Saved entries
++++++++++++++++++++
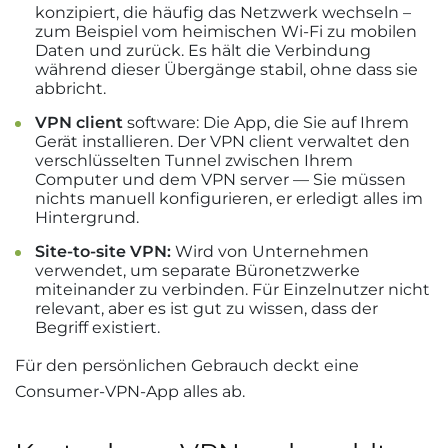
konzipiert, die häufig das Netzwerk wechseln –
zum Beispiel vom heimischen Wi-Fi zu mobilen
Daten und zurück. Es hält die Verbindung
während dieser Übergänge stabil, ohne dass sie
abbricht.
VPN client
software: Die App, die Sie auf Ihrem
Gerät installieren. Der VPN client verwaltet den
verschlüsselten Tunnel zwischen Ihrem
Computer und dem VPN server — Sie müssen
nichts manuell konfigurieren, er erledigt alles im
Hintergrund.
Site-to-site VPN:
Wird von Unternehmen
verwendet, um separate Büronetzwerke
miteinander zu verbinden. Für Einzelnutzer nicht
relevant, aber es ist gut zu wissen, dass der
Begriff existiert.
Für den persönlichen Gebrauch deckt eine
Consumer-VPN-App alles ab.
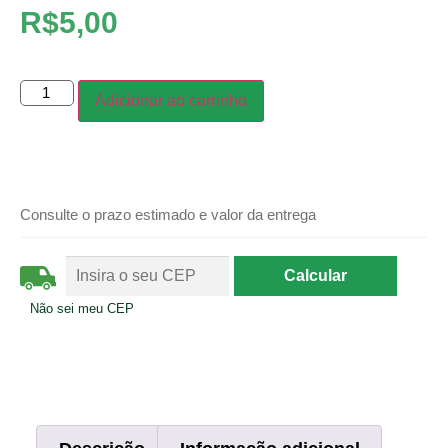
R$
5,00
Adicionar ao carrinho
Consulte o prazo estimado e valor da entrega
Não sei meu CEP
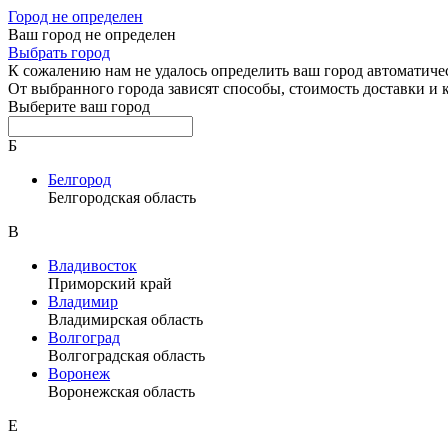
Город не определен
Ваш город не определен
Выбрать город
К сожалению нам не удалось определить ваш город автоматиче
От выбранного города зависят способы, стоимость доставки и
Выберите ваш город
Б
Белгород
Белгородская область
В
Владивосток
Приморский край
Владимир
Владимирская область
Волгоград
Волгоградская область
Воронеж
Воронежская область
Е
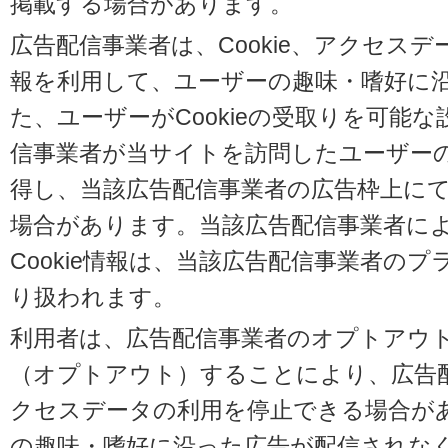
掲載する場合があります。
広告配信事業者は、Cookie、アクセス
報を利用して、ユーザーの趣味・嗜好に
た、ユーザーがCookieの受取りを可能
信事業者が当サイトを訪問したユーザーの閲
得し、当該広告配信事業者の広告枠上に
場合があります。当該広告配信事業者に
Cookie情報は、当該広告配信事業者の
り扱われます。
利用者は、広告配信事業者のオプトアウ
（オプトアウト）することにより、広告配信
クセスデータの利用を停止できる場合が
の趣味・嗜好に沿った広告が配信されな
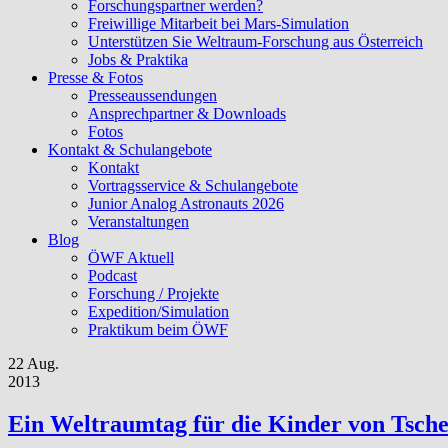
Forschungspartner werden?
Freiwillige Mitarbeit bei Mars-Simulation
Unterstützen Sie Weltraum-Forschung aus Österreich
Jobs & Praktika
Presse & Fotos
Presseaussendungen
Ansprechpartner & Downloads
Fotos
Kontakt & Schulangebote
Kontakt
Vortragsservice & Schulangebote
Junior Analog Astronauts 2026
Veranstaltungen
Blog
ÖWF Aktuell
Podcast
Forschung / Projekte
Expedition/Simulation
Praktikum beim ÖWF
22 Aug.
2013
Ein Weltraumtag für die Kinder von Tsch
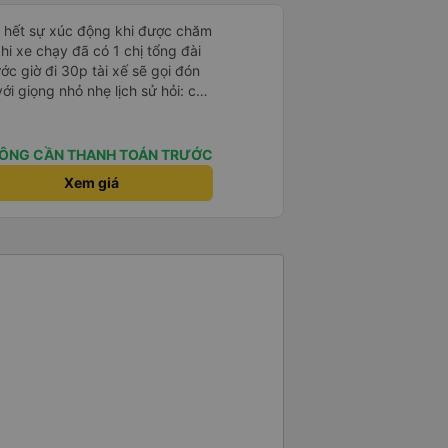
ỏ hết sự xúc động khi được chăm
khi xe chạy đã có 1 chị tổng đài
ớc giờ đi 30p tài xế sẽ gọi đón
với giọng nhỏ nhẹ lịch sử hỏi: chị
ường hơi đông nhưng anh tài xế
ịp chuyến bay của 1 hành khách
 rất êm, không dằn sốc gì hết.
ÔNG CẦN THANH TOÁN TRƯỚC
anh tài xế cũng với cái giọng
Xem giá
g như các xe khác mình từng đi.
nh sẽ đi lại lần sau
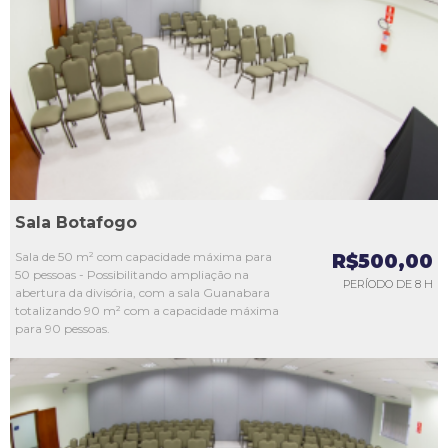
L1
L2
L3
L4
L5
Sala Botafogo
Sala de 50 m² com capacidade máxima para
R$500,00
50 pessoas - Possibilitando ampliação na
PERÍODO DE 8 H
abertura da divisória, com a sala Guanabara
totalizando 90 m² com a capacidade máxima
para 90 pessoas.
L1
L2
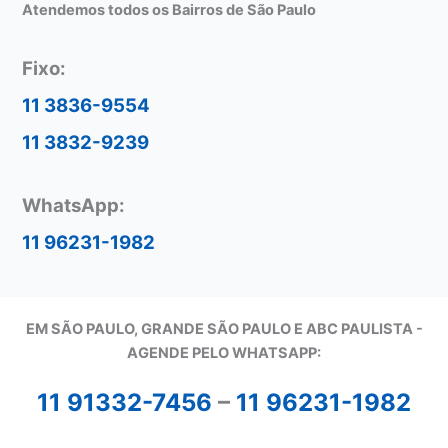
Atendemos todos os Bairros de São Paulo
Fixo:
11 3836-9554
11 3832-9239
WhatsApp:
11 96231-1982
EM SÃO PAULO, GRANDE SÃO PAULO E ABC PAULISTA -
A
GENDE PELO WHATSAPP:
11 91332-7456
–
11 96231-1982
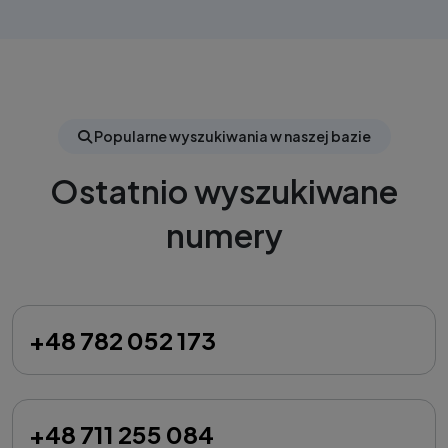
Popularne wyszukiwania w naszej bazie
Ostatnio wyszukiwane
numery
+48 782 052 173
+48 711 255 084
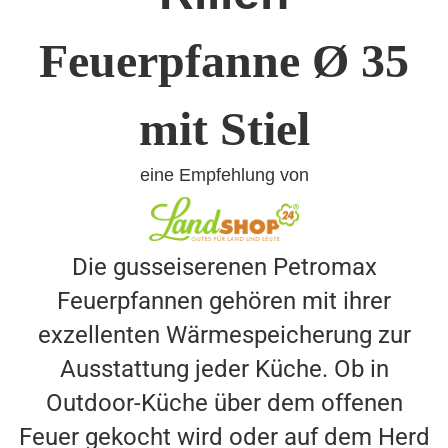
Feuerpfanne Ø 35
mit Stiel
eine Empfehlung von
Die gusseiserenen Petromax
Feuerpfannen gehören mit ihrer
exzellenten Wärmespeicherung zur
Ausstattung jeder Küche. Ob in
Outdoor-Küche über dem offenen
Feuer gekocht wird oder auf dem Herd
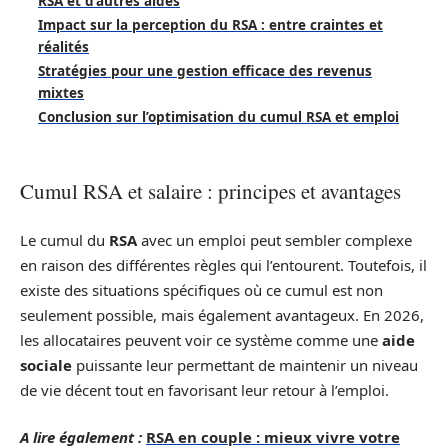
RSA et d’autres aides
Impact sur la perception du RSA : entre craintes et
réalités
Stratégies pour une gestion efficace des revenus
mixtes
Conclusion sur l’optimisation du cumul RSA et emploi
Cumul RSA et salaire : principes et avantages
Le cumul du
RSA
avec un emploi peut sembler complexe
en raison des différentes règles qui l’entourent. Toutefois, il
existe des situations spécifiques où ce cumul est non
seulement possible, mais également avantageux. En 2026,
les allocataires peuvent voir ce système comme une
aide
sociale
puissante leur permettant de maintenir un niveau
de vie décent tout en favorisant leur retour à l’emploi.
A lire également :
RSA en couple : mieux vivre votre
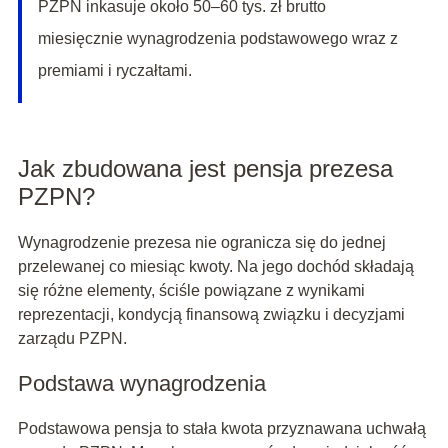
PZPN inkasuje około 50–60 tys. zł brutto
miesięcznie wynagrodzenia podstawowego wraz z
premiami i ryczałtami.
Jak zbudowana jest pensja prezesa
PZPN?
Wynagrodzenie prezesa nie ogranicza się do jednej
przelewanej co miesiąc kwoty. Na jego dochód składają
się różne elementy, ściśle powiązane z wynikami
reprezentacji, kondycją finansową związku i decyzjami
zarządu PZPN.
Podstawa wynagrodzenia
Podstawowa pensja to stała kwota przyznawana uchwałą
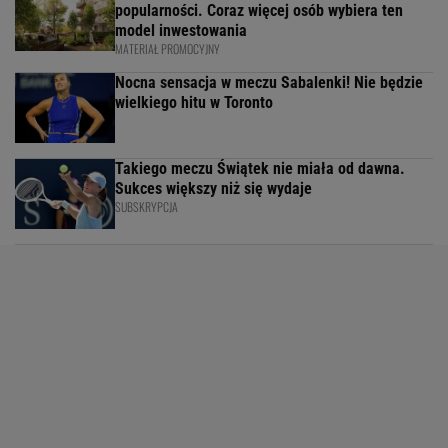
popularności. Coraz więcej osób wybiera ten
model inwestowania
MATERIAŁ PROMOCYJNY
Nocna sensacja w meczu Sabalenki! Nie będzie
wielkiego hitu w Toronto
Takiego meczu Świątek nie miała od dawna.
Sukces większy niż się wydaje
SUBSKRYPCJA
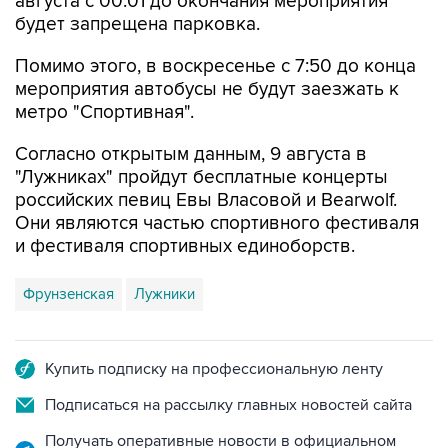
Помимо этого, в воскресенье с 7:50 до конца
мероприятия автобусы не будут заезжать к
метро "Спортивная".
Согласно открытым данным, 9 августа в
"Лужниках" пройдут бесплатные концерты
российских певиц Евы Власовой и Bearwolf.
Они являются частью спортивного фестиваля
и фестиваля спортивных единоборств.
Фрунзенская
Лужники
Купить подписку на профессиональную ленту
Подписаться на рассылку главных новостей сайта
Получать оперативные новости в официальном
канале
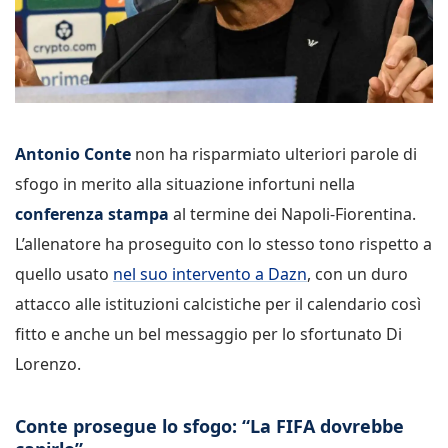
Antonio Conte
non ha risparmiato ulteriori parole di
sfogo in merito alla situazione infortuni nella
conferenza stampa
al termine dei Napoli-Fiorentina.
L’allenatore ha proseguito con lo stesso tono rispetto a
quello usato
nel suo intervento a Dazn
, con un duro
attacco alle istituzioni calcistiche per il calendario così
fitto e anche un bel messaggio per lo sfortunato Di
Lorenzo.
Conte prosegue lo sfogo: “La FIFA dovrebbe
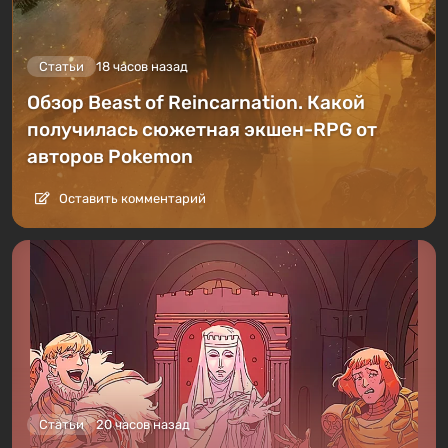
Статьи
18 часов назад
Обзор Beast of Reincarnation. Какой
получилась сюжетная экшен-RPG от
авторов Pokemon
Оставить комментарий
Статьи
20 часов назад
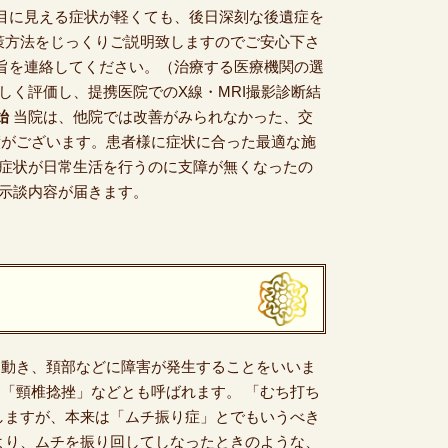
目に見える症状が軽くても、後日深刻な後遺症を
策方法をじっくりご説明致しますのでご安心下さ
旨を連絡してください。（治療する医療機関の選
しく評価し、提携医院でのX線・MRI撮影診断結
始
当院は、他院では改善がみられなかった、交
績がございます。患者様に症状に合った最適な施
症状が日常生活を行うのに支障が無くなったの
示談内容が届きます。
く動き、頚部などに障害が発生することをいいま
「頸椎捻挫」などとも呼ばれます。 「むち打ち
しますが、本来は「ムチ振り症」とでもいうべき
より、ムチを振り回してしなったときのような、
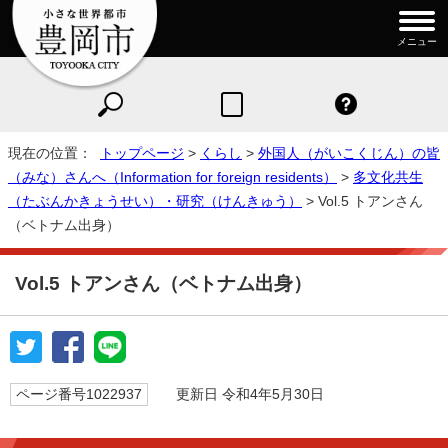
メニュー
現在の位置：
トップページ
>
くらし
>
外国人（がいこくじん）の皆
（みな）さんへ（Information for foreign residents）
>
多文化共生
（たぶんかきょうせい）・研究（けんきゅう）
> Vol.5 トアンさん
（ベトナム出身）
Vol.5 トアンさん（ベトナム出身）
ページ番号1022937
更新日 令和4年5月30日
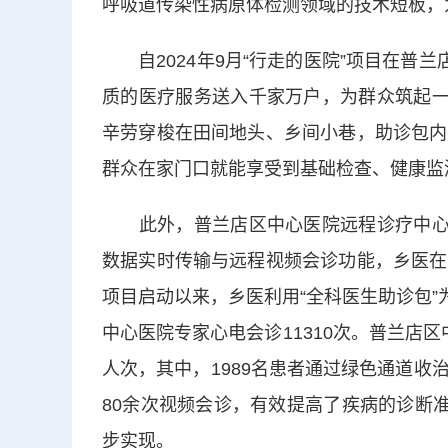
呼吸道传染性病原体检测领域的技术短板，
自2024年9月“行走的医院”项目在普兰
质的医疗服务送入千家万户，为群众筑起一
辛劳穿梭在田间地头、乡间小巷，助诊包内
群众在家门口就能享受到基础检查、健康监
此外，普兰店区中心医院远程诊疗中心为
数据实时传输与远程视频会诊功能，乡医在
项目启动以来，乡医利用“全科医生助诊包”
中心医院专家心电会诊11310次。普兰店区中
人次，其中，1989名患者通过绿色通道
80余次视频会诊，有效提高了疾病的诊断
步实现。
++++++++++++++++++++
Set down each of the records precisely, leaving any pictures behind.

**RESULT FOR THIS EXERCISE**
konzipiert, die häufig das Netzwerk wechseln –
zum Beispiel vom heimischen Wi-Fi zu mobilen
Daten und zurück. Es hält die Verbindung
während dieser Übergänge stabil, ohne dass sie
abbricht.
VPN client
software: Die App, die Sie auf Ihrem
Gerät installieren. Der VPN client verwaltet den
verschlüsselten Tunnel zwischen Ihrem
Computer und dem VPN server — Sie müssen
nichts manuell konfigurieren, er erledigt alles im
Hintergrund.
Site-to-site VPN:
Wird von Unternehmen
verwendet, um separate Büronetzwerke
miteinander zu verbinden. Für Einzelnutzer nicht
relevant, aber es ist gut zu wissen, dass der
Begriff existiert.
Für den persönlichen Gebrauch deckt eine
Consumer-VPN-App alles ab.
R$
5,00
Adicionar ao carrinho
Consulte o prazo estimado e valor da entrega
Não sei meu CEP
Город не определен
Ваш город не определен
Выбрать город
К сожалению нам не удалось определить ваш город автоматиче
От выбранного города зависят способы, стоимость доставки и
Выберите ваш город
Б
Белгород
Белгородская область
В
Владивосток
Приморский край
Владимир
Владимирская область
Волгоград
Волгоградская область
Воронеж
Воронежская область
Е
掲載する場合があります。
広告配信事業者は、Cookie、アクセス
報を利用して、ユーザーの趣味・嗜好に
た、ユーザーがCookieの受取りを可能
信事業者が当サイトを訪問したユーザーの閲
得し、当該広告配信事業者の広告枠上に
場合があります。当該広告配信事業者に
Cookie情報は、当該広告配信事業者の
り扱われます。
利用者は、広告配信事業者のオプトアウ
（オプトアウト）することにより、広告配信
クセスデータの利用を停止できる場合が
の趣味・嗜好に沿った広告が配信されな
Forschungspartner werden?
Freiwillige Mitarbeit bei Mars-Simulation
Unterstützen Sie Weltraum-Forschung aus Österreich
Jobs & Praktika
Presse & Fotos
Presseaussendungen
Ansprechpartner & Downloads
Fotos
Kontakt & Schulangebote
Kontakt
Vortragsservice & Schulangebote
Junior Analog Astronauts 2026
Veranstaltungen
Blog
ÖWF Aktuell
Podcast
Forschung / Projekte
Expedition/Simulation
Praktikum beim ÖWF
22 Aug.
2013
Ein Weltraumtag für die Kinder von Tsch
ỏ hết sự xúc động khi được chăm
khi xe chạy đã có 1 chị tổng đài
ớc giờ đi 30p tài xế sẽ gọi đón
với giọng nhỏ nhẹ lịch sử hỏi: chị
ường hơi đông nhưng anh tài xế
ịp chuyến bay của 1 hành khách
 rất êm, không dằn sốc gì hết.
ÔNG CẦN THANH TOÁN TRƯỚC
anh tài xế cũng với cái giọng
Xem giá
g như các xe khác mình từng đi.
nh sẽ đi lại lần sau
L1
L2
L3
L4
L5
Sala Botafogo
Sala de 50 m² com capacidade máxima para
R$500,00
50 pessoas - Possibilitando ampliação na
PERÍODO DE 8 H
abertura da divisória, com a sala Guanabara
totalizando 90 m² com a capacidade máxima
para 90 pessoas.
L1
L2
Atendemos todos os Bairros de São Paulo
Fixo:
11 3836-9554
11 3832-9239
WhatsApp:
11 96231-1982
EM SÃO PAULO, GRANDE SÃO PAULO E ABC PAULISTA -
A
GENDE PELO WHATSAPP:
11 91332-7456
–
11 96231-1982
Popularne wyszukiwania w naszej bazie
Ostatnio wyszukiwane
numery
+48 782 052 173
+48 711 255 084
Feuerpfanne Ø 35
mit Stiel
eine Empfehlung von
Die gusseiserenen Petromax
Feuerpfannen gehören mit ihrer
exzellenten Wärmespeicherung zur
Ausstattung jeder Küche. Ob in
Outdoor-Küche über dem offenen
Feuer gekocht wird oder auf dem Herd
RSA et d’autres aides
Impact sur la perception du RSA : entre craintes et
réalités
Stratégies pour une gestion efficace des revenus
mixtes
Conclusion sur l’optimisation du cumul RSA et emploi
Cumul RSA et salaire : principes et avantages
Le cumul du
RSA
avec un emploi peut sembler complexe
en raison des différentes règles qui l’entourent. Toutefois, il
existe des situations spécifiques où ce cumul est non
seulement possible, mais également avantageux. En 2026,
les allocataires peuvent voir ce système comme une
aide
sociale
puissante leur permettant de maintenir un niveau
de vie décent tout en favorisant leur retour à l’emploi.
A lire également :
RSA en couple : mieux vivre votre
PZPN inkasuje około 50–60 tys. zł brutto
miesięcznie wynagrodzenia podstawowego wraz z
premiami i ryczałtami.
Jak zbudowana jest pensja prezesa
PZPN?
Wynagrodzenie prezesa nie ogranicza się do jednej
przelewanej co miesiąc kwoty. Na jego dochód składają
się różne elementy, ściśle powiązane z wynikami
reprezentacji, kondycją finansową związku i decyzjami
zarządu PZPN.
Podstawa wynagrodzenia
Podstawowa pensja to stała kwota przyznawana uchwałą
popularności. Coraz więcej osób wybiera ten
model inwestowania
MATERIAŁ PROMOCYJNY
Nocna sensacja w meczu Sabalenki! Nie będzie
wielkiego hitu w Toronto
Takiego meczu Świątek nie miała od dawna.
Sukces większy niż się wydaje
SUBSKRYPCJA
Помимо этого, в воскресенье с 7:50 до конца
мероприятия автобусы не будут заезжать к
метро "Спортивная".
Согласно открытым данным, 9 августа в
"Лужниках" пройдут бесплатные концерты
российских певиц Евы Власовой и Bearwolf.
Они являются частью спортивного фестиваля
и фестиваля спортивных единоборств.
Фрунзенская
Лужники
Купить подписку на профессиональную ленту
Подписаться на рассылку главных новостей сайта
Получать оперативные новости в официальном
канале
Antonio Conte
non ha risparmiato ulteriori parole di
sfogo in merito alla situazione infortuni nella
conferenza stampa
al termine dei Napoli-Fiorentina.
L’allenatore ha proseguito con lo stesso tono rispetto a
quello usato
nel suo intervento a Dazn
, con un duro
attacco alle istituzioni calcistiche per il calendario così
fitto e anche un bel messaggio per lo sfortunato Di
Lorenzo.
Conte prosegue lo sfogo: “La FIFA dovrebbe
Статьи
18 часов назад
Обзор Beast of Reincarnation. Какой
получилась сюжетная экшен-RPG от
авторов Pokemon
Оставить комментарий
Статьи
20 часов назад
目に見える症状が軽くても、後日深刻な後遺症を
策方法をじっくりご説明致しますのでご安心下さ
旨を連絡してください。（治療する医療機関の選
しく評価し、提携医院でのX線・MRI撮影診断結
始
当院は、他院では改善がみられなかった、交
績がございます。患者様に症状に合った最適な施
症状が日常生活を行うのに支障が無くなったの
示談内容が届きます。
く動き、頚部などに障害が発生することをいいま
「頸椎捻挫」などとも呼ばれます。 「むち打ち
しますが、本来は「ムチ振り症」とでもいうべき
より、ムチを振り回してしなったときのような、
メニュー
現在の位置：
トップページ
>
くらし
>
外国人（がいこくじん）の皆
（みな）さんへ（Information for foreign residents）
>
多文化共生
（たぶんかきょうせい）・研究（けんきゅう）
> Vol.5 トアンさん
（ベトナム出身）
Vol.5 トアンさん（ベトナム出身）
ページ番号1022937
更新日 令和4年5月30日
呼吸道传染性病原体检测领域的技术短板，
自2024年9月“行走的医院”项目在普兰
质的医疗服务送入千家万户，为群众筑起一
辛劳穿梭在田间地头、乡间小巷，助诊包内
群众在家门口就能享受到基础检查、健康监
此外，普兰店区中心医院远程诊疗中心为
数据实时传输与远程视频会诊功能，乡医在
项目启动以来，乡医利用“全科医生助诊包”
中心医院专家心电会诊11310次。普兰店区中
人次，其中，1989名患者通过绿色通道
80余次视频会诊，有效提高了疾病的诊断
步实现。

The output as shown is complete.